鳥たちの家

一日原稿格闘日であった。なかなかつらい戦いであった。

心臓外科医は渡り鳥である。

妙な“郷節”らしきクサイフレーズが出たところで、休んでしまった。すると書けなくなってきた。ふぅ……。いやいやまてまて…やんなきゃ。

渡り鳥といえば、数日前、最寄駅で鳥の巣の落下を見かけた。空想が広がった。

IMG_6032

かわいそうに…。ヒナは大きくなっていたのだろうか。突風で落ちたのだろうか、地震の振動で落ちたのだろうか。まさか他の鳥の攻撃でやられたんじゃないよね。もっとまさか、親が子を見捨てて出て行ったとか、もっとまさかまさか、親と親が喧嘩して巣を蹴飛ばしたとかもないよね。そういう変な方向に想像がふくらむのは、変人だからである。親として人間としてどーかしているからである(^^;)へん、自認しておるって。

ふと思う。

なぜ、人は人を恐れるんだろう。
なぜ、人は人に当たるんだろう。
なぜ、人は人に怒るんだろう。
なぜ、人は人を好きになるんだろう。
なぜ、人は人を嫌いになるんだろう。
なぜ、人は人をわからないんだろう。

どんなに生きてきても、人間ってわからない。わかりあおう、話を聞くよと言っても、心底相手をわからなかったり。わかりあえたと思った次の瞬間に、わかりあえていないのがわかって、ショボンとしたり。

「それが人間じゃよ」

などと和尚さんか牧師さんか人生相談回答者のように、達観できない。ジタバタドタバタ、それでも理解し合おう、努力しようと、怒らないでよと言いたい。生きている限り、できなくてもできなくても、理解できるようになりたい。絶望しながらも希望をもちたい。あきらめずに悲しく微笑みたい。

人は迷ってばかりだが、鳥たちはきっと仲良く暮らしていた。もう巣に住めないほどみんながでっかく成鳥したので、独立しはったのだ。

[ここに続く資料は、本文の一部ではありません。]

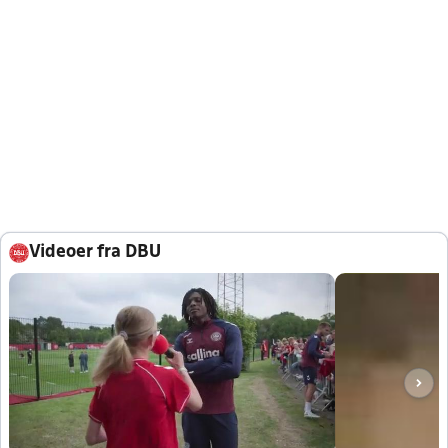
Videoer fra DBU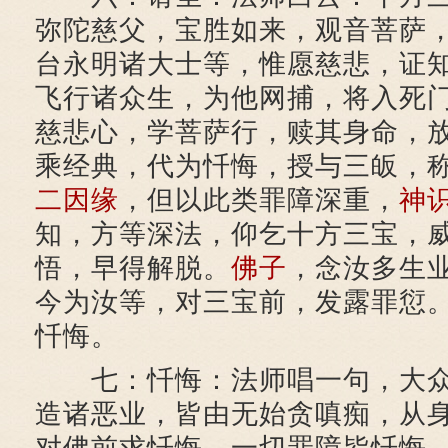
弥陀慈父，宝胜如来，观音菩萨
台永明诸大士等，惟愿慈悲，证
飞行诸众生，为他网捕，将入死
慈悲心，学菩萨行，赎其身命，
乘经典，代为忏悔，授与三皈，
二因缘
，但以此类罪障深重，
神
知，方等深法，仰乞十方三宝，
悟，早得解脱。
佛子
，念汝多生
今为汝等，对三宝前，发露罪愆
忏悔。
七：忏悔：法师唱一句，大众
造诸恶业，皆由无始贪嗔痴，从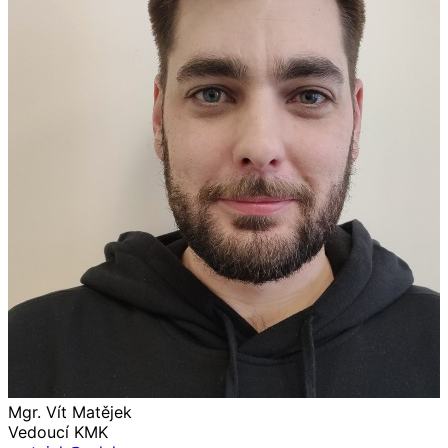
Mgr. Vít Matějek
Vedoucí KMK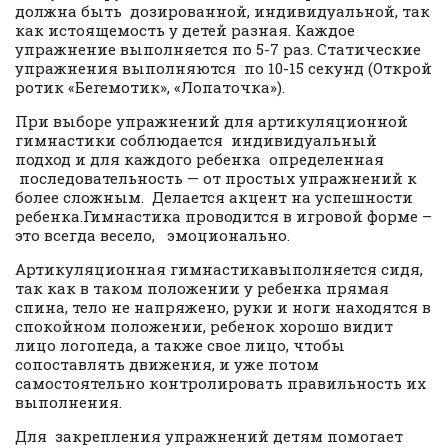
должна быть дозированной, индивидуальной, так
как истоящемость у детей разная. Каждое
упражнение выполняется по 5-7 раз. Статические
упражнения выполняются по 10-15 секунд (Открой
ротик «Бегемотик», «Лопаточка»).
При выборе упражнений для артикуляционной
гимнастики соблюдается индивидуальный
подход и для каждого ребенка определенная
последовательность — от простых упражнений к
более сложным. Делается акцент на успешности
ребенка.Гимнастика проводится в игровой форме –
это всегда весело, эмоционально.
Артикуляционная гимнастикавыполняется сидя,
так как в таком положении у ребенка прямая
спина, тело не напряжено, руки и ноги находятся в
спокойном положении, ребенок хорошо видит
лицо логопеда, а также свое лицо, чтобы
сопоставлять движения, и уже потом
самостоятельно контролировать правильность их
выполнения.
Для закрепления упражнений детям помогает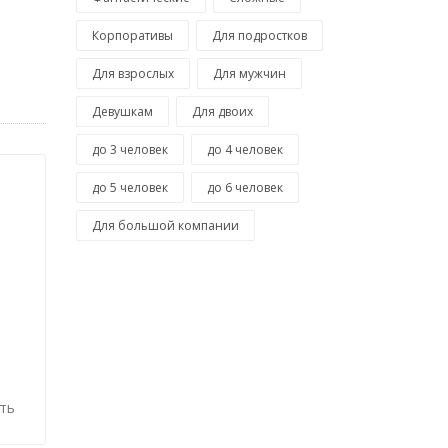
Корпоративы
Для подростков
Для взрослых
Для мужчин
Девушкам
Для двоих
до 3 человек
до 4 человек
до 5 человек
до 6 человек
Для большой компании
ть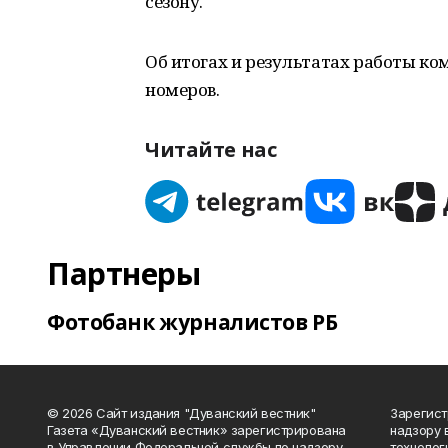
сезону.
Об итогах и результатах работы к
номеров.
Читайте нас
Партнеры
Фотобанк журналистов РБ
© 2026 Сайт издания "Дуванский вестник"
Зарегист
Газета «Дуванский вестник» зарегистрирована
надзору 
в Управлении Федеральной службы по надзору
технолог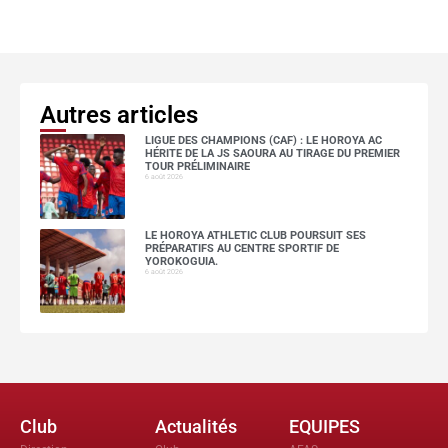
Autres articles
LIGUE DES CHAMPIONS (CAF) : LE HOROYA AC
HÉRITE DE LA JS SAOURA AU TIRAGE DU PREMIER
TOUR PRÉLIMINAIRE
6 août 2026
LE HOROYA ATHLETIC CLUB POURSUIT SES
PRÉPARATIFS AU CENTRE SPORTIF DE
YOROKOGUIA.
6 août 2026
Club
Actualités
EQUIPES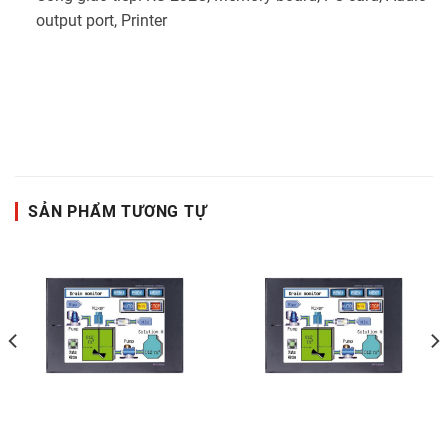
output port, Printer
SẢN PHẨM TƯƠNG TỰ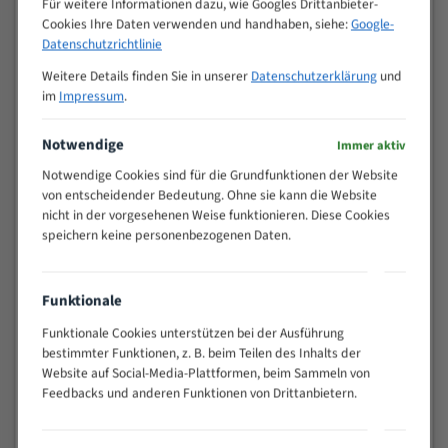
Für weitere Informationen dazu, wie Googles Drittanbieter-
M (mm)
Zoll (ZpZ)
)
Cookies Ihre Daten verwenden und handhaben, siehe:
Google-
>
Datenschutzrichtlinie
10/14
25
Weitere Details finden Sie in unserer
Datenschutzerklärung
und
15 - 40
8/12
im
Impressum
.
25 - 50
6/10
35 - 70
5/8
Notwendige
Immer aktiv
50 - 120
4/6
Notwendige Cookies sind für die Grundfunktionen der Website
80 - 180
3/4
von entscheidender Bedeutung. Ohne sie kann die Website
130 -
nicht in der vorgesehenen Weise funktionieren. Diese Cookies
2/3
350
speichern keine personenbezogenen Daten.
150 -
1,5/2
450
200 -
Funktionale
1,1/1,6
600
Funktionale Cookies unterstützen bei der Ausführung
> 500
0,75/1,25
bestimmter Funktionen, z. B. beim Teilen des Inhalts der
Website auf Social-Media-Plattformen, beim Sammeln von
Vorteile:
Feedbacks und anderen Funktionen von Drittanbietern.
Vielseitiges Bandsägeblatt für verschiedenste
Anwendungen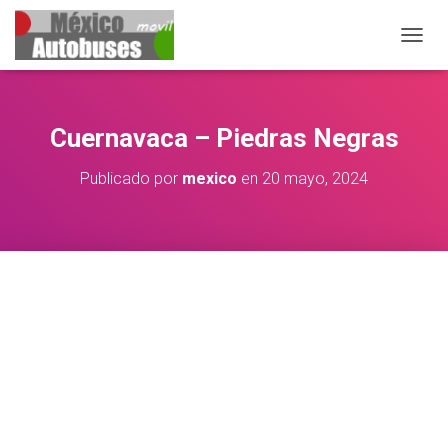
CAMB
Cuernavaca – Piedras Negras
Publicado por
mexico
en
20 mayo, 2024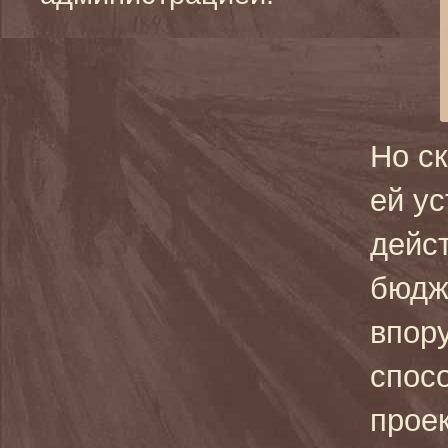
Но ск
ей у
дейс
бюдж
впор
спос
проек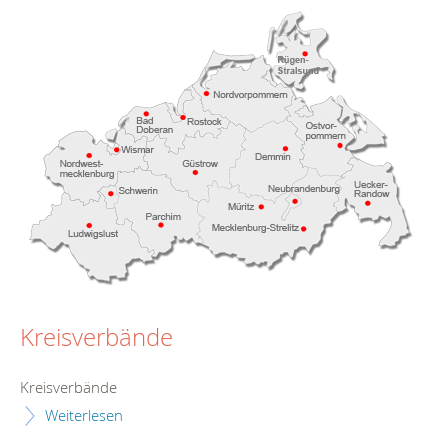
Kreisverbände
Kreisverbände
Weiterlesen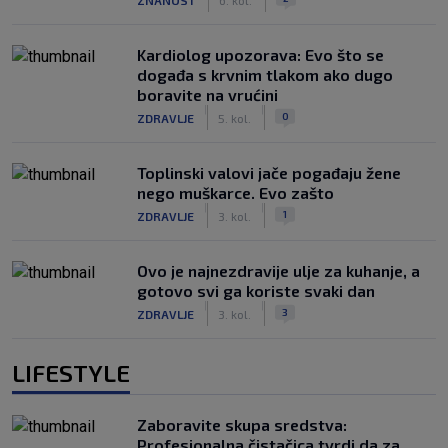
Kardiolog upozorava: Evo što se
događa s krvnim tlakom ako dugo
boravite na vrućini
|
|
0
ZDRAVLJE
5. kol.
Toplinski valovi jače pogađaju žene
nego muškarce. Evo zašto
|
|
1
ZDRAVLJE
3. kol.
Ovo je najnezdravije ulje za kuhanje, a
gotovo svi ga koriste svaki dan
|
|
3
ZDRAVLJE
3. kol.
LIFESTYLE
Zaboravite skupa sredstva:
Profesionalna čistačica tvrdi da za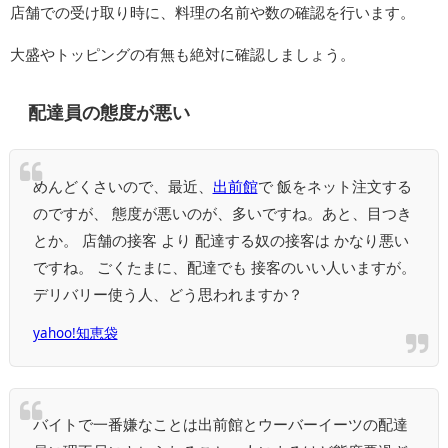
店舗での受け取り時に、料理の名前や数の確認を行います。
大盛やトッピングの有無も絶対に確認しましょう。
配達員の態度が悪い
めんどくさいので、最近、
出前館
で 飯をネット注文する
のですが、 態度が悪いのが、多いですね。あと、目つき
とか。 店舗の接客 より 配達する奴の接客は かなり悪い
ですね。 ごくたまに、配達でも 接客のいい人いますが。
デリバリー使う人、どう思われますか？
yahoo!知恵袋
バイトで一番嫌なことは出前館とウーバーイーツの配達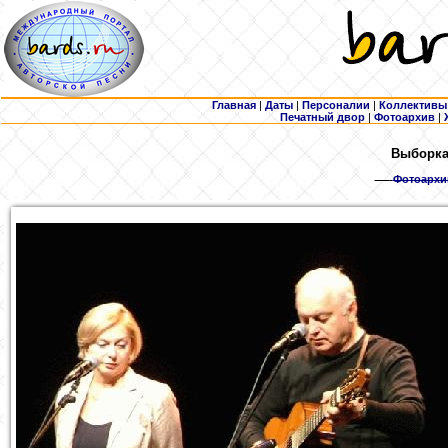
Главная
|
Даты
|
Персоналии
|
Коллективы
Печатный двор
|
Фотоархив
|
Выборка:
Фотоархи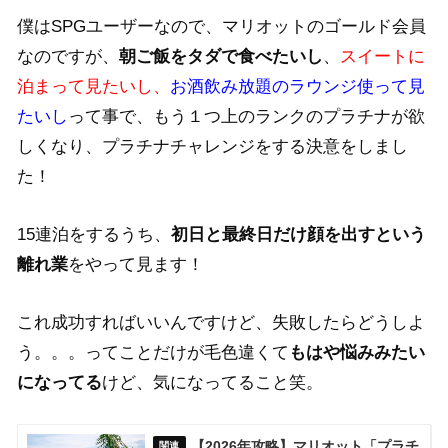
僕はSPGユーザーなので、マリオットのゴールド会員
なのですが、
朝ご飯をタダで食べたいし
、
スイートに
泊まって見たいし、
お酒飲み放題のラウンジ使って見
たいし
って事で、もう１つ上のランクのプラチナが欲
しくなり、プラチナチャレンジをする決意をしまし
た！
15連泊をするうち、
初日と最終日だけ顔を出すという
離れ業
をやって見ます！
これ成功すればいいんですけど、失敗したらどうしよ
う。。。ってことだけが毛色違くて
もはや悩みみたい
になってる
けど、気になってること笑。
【2026年攻略】マリオット「プラチ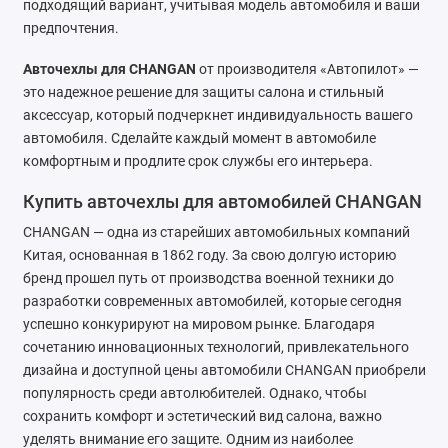
подходящий вариант, учитывая модель автомобиля и ваши
предпочтения.
SsangYong
Авточехлы для CHANGAN
от производителя «Автопилот» —
Subaru
это надежное решение для защиты салона и стильный
аксессуар, который подчеркнет индивидуальность вашего
Suzuki
автомобиля. Сделайте каждый момент в автомобиле
комфортным и продлите срок службы его интерьера.
Tank
Купить авточехлы для автомобилей CHANGAN
Tenet
CHANGAN — одна из старейших автомобильных компаний
Tesla
Китая, основанная в 1862 году. За свою долгую историю
бренд прошел путь от производства военной техники до
Toyota
разработки современных автомобилей, которые сегодня
успешно конкурируют на мировом рынке. Благодаря
Volkswagen
сочетанию инновационных технологий, привлекательного
дизайна и доступной цены автомобили CHANGAN приобрели
Volvo
популярность среди автолюбителей. Однако, чтобы
сохранить комфорт и эстетический вид салона, важно
Xcite
уделять внимание его защите. Одним из наиболее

そんな空想をして、鳥の巣を横目に乗った電車の中では、スマートフォンばかり見ている人だらけだった。彼らはバーチャルの巣にこもっている。うつむいてお年寄りに席を譲らない若者もいるし…

ああ。鳥の方がやさしい。

鳥は人のように喧嘩も暴力もふるわない。偏見も、憎しみも、差別も、領土争いも、戦争もしない。ずっとずっと平和な生き物なのだ。妄想終了。原稿に帰ります。